Unser Havelland präsentiert: 5. Insekten-, Spinnen- & Kräutertour mit Carsten Scheibe und Kräuterfee Tina!
Was macht man im August, wenn die Sonne vom Himmel brennt, das Thermometer auf über 30 Grad klettert und kaum eine Wolke am Himmel schwebt? Klar, man zieht sich lange Hosen an und macht mit bei der “5. Insekten-, Spinnen- & Kräutertour mit Carsten Scheibe und Kräuterfee Tina”, ausgerichtet von “Unser Havelland”. Knapp 25 Erwachsene und Kinder nutzten diese Gelegenheit, um am 20. August mehr über unsere einheimische Fauna und Flora zu erfahren.

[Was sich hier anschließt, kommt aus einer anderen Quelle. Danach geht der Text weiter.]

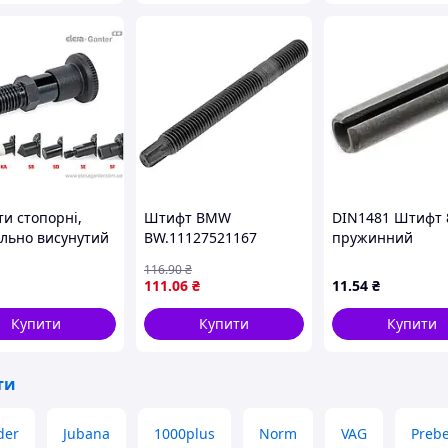
и стопорні,
Штифт BMW
DIN1481 Штифт 
льно висунутий
BW.11127521167
пружинний
нь, різні
циліндричний
116
.90
₴
ечники GN
розрізний, сталь
111
.06
₴
11
.54
₴
-8-12-C-MA-ST
покриття
Купити
Купити
Купити
ти
der
Jubana
1000plus
Norm
VAG
Preb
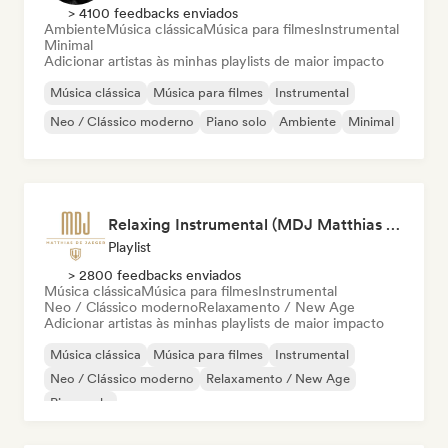
> 4100 feedbacks enviados
Ambiente
Música clássica
Música para filmes
Instrumental
Minimal
Adicionar artistas às minhas playlists de maior impacto
Música clássica
Música para filmes
Instrumental
Neo / Clássico moderno
Piano solo
Ambiente
Minimal
Relaxing Instrumental (MDJ Matthias De Jaeger)
Playlist
> 2800 feedbacks enviados
Música clássica
Música para filmes
Instrumental
Neo / Clássico moderno
Relaxamento / New Age
Adicionar artistas às minhas playlists de maior impacto
Música clássica
Música para filmes
Instrumental
Neo / Clássico moderno
Relaxamento / New Age
Piano solo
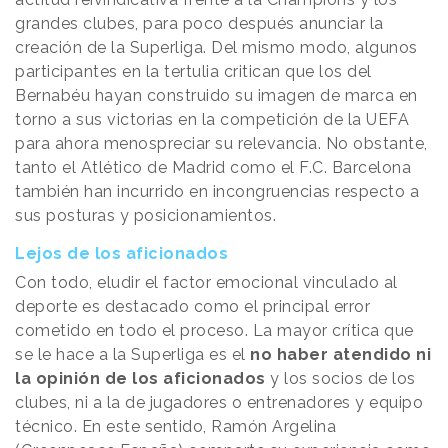
grandes clubes, para poco después anunciar la
creación de la Superliga. Del mismo modo, algunos
participantes en la tertulia critican que los del
Bernabéu hayan construido su imagen de marca en
torno a sus victorias en la competición de la UEFA
para ahora menospreciar su relevancia. No obstante,
tanto el Atlético de Madrid como el F.C. Barcelona
también han incurrido en incongruencias respecto a
sus posturas y posicionamientos.
Lejos de los aficionados
Con todo, eludir el factor emocional vinculado al
deporte es destacado como el principal error
cometido en todo el proceso. La mayor crítica que
se le hace a la Superliga es el
no haber atendido ni
la opinión de los aficionados
y los socios de los
clubes, ni a la de jugadores o entrenadores y equipo
técnico. En este sentido, Ramón Argelina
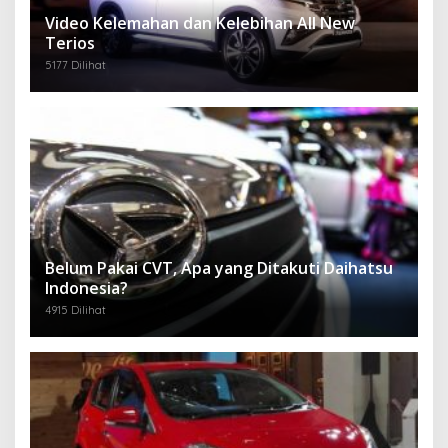
Video Kelemahan dan Kelebihan All New
Terios
5177 Dilihat
Belum Pakai CVT, Apa yang Ditakuti Daihatsu
Indonesia?
4915 Dilihat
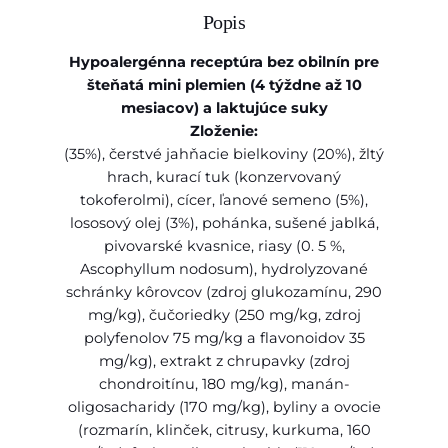
Popis
Hypoalergénna receptúra bez obilnín pre
šteňatá mini plemien (4 týždne až 10
mesiacov) a laktujúce suky
Zloženie:
(35%), čerstvé jahňacie bielkoviny (20%), žltý
hrach, kurací tuk (konzervovaný
tokoferolmi), cícer, ľanové semeno (5%),
lososový olej (3%), pohánka, sušené jablká,
pivovarské kvasnice, riasy (0. 5 %,
Ascophyllum nodosum), hydrolyzované
schránky kôrovcov (zdroj glukozamínu, 290
mg/kg), čučoriedky (250 mg/kg, zdroj
polyfenolov 75 mg/kg a flavonoidov 35
mg/kg), extrakt z chrupavky (zdroj
chondroitínu, 180 mg/kg), manán-
oligosacharidy (170 mg/kg), byliny a ovocie
(rozmarín, klinček, citrusy, kurkuma, 160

Zwischen der Bahn, der L20, der Seegefelder Straße und der Berliner Straße 339 spannt sich eine grüne Wiese, so groß wie mehrere Fußballfelder. Ein Teil dieses Areals dient Falkensee als Hundeauslaufgebiet. Tatsächlich ist es so, dass die krautige Wiese, die oft genug hüfthoch gen Himmel wuchert, immer wieder von gemähten Wegen durchschnitten wird. So kann man sich durch die Wiese bewegen, ohne dabei die verschiedenen Kräuter im Biotop zertreten zu müssen.
Die große Frage, die man sich als Spaziergänger immer stellen sollte: Was lebt da eigentlich rechts und links neben den Wegen? Hier krabbelt und springt, hüpft und fliegt es. Grashüpfer in hoher Zahl sind hier zu finden, aber auch Spinnen, Schmetterlinge, Wanzen und Käfer. Sie sitzen auf spannenden Kräutern und Wildpflanzen, denen oft genug eine heilsame Wirkung nachgesagt wird. Würde man sie nur besser kennen!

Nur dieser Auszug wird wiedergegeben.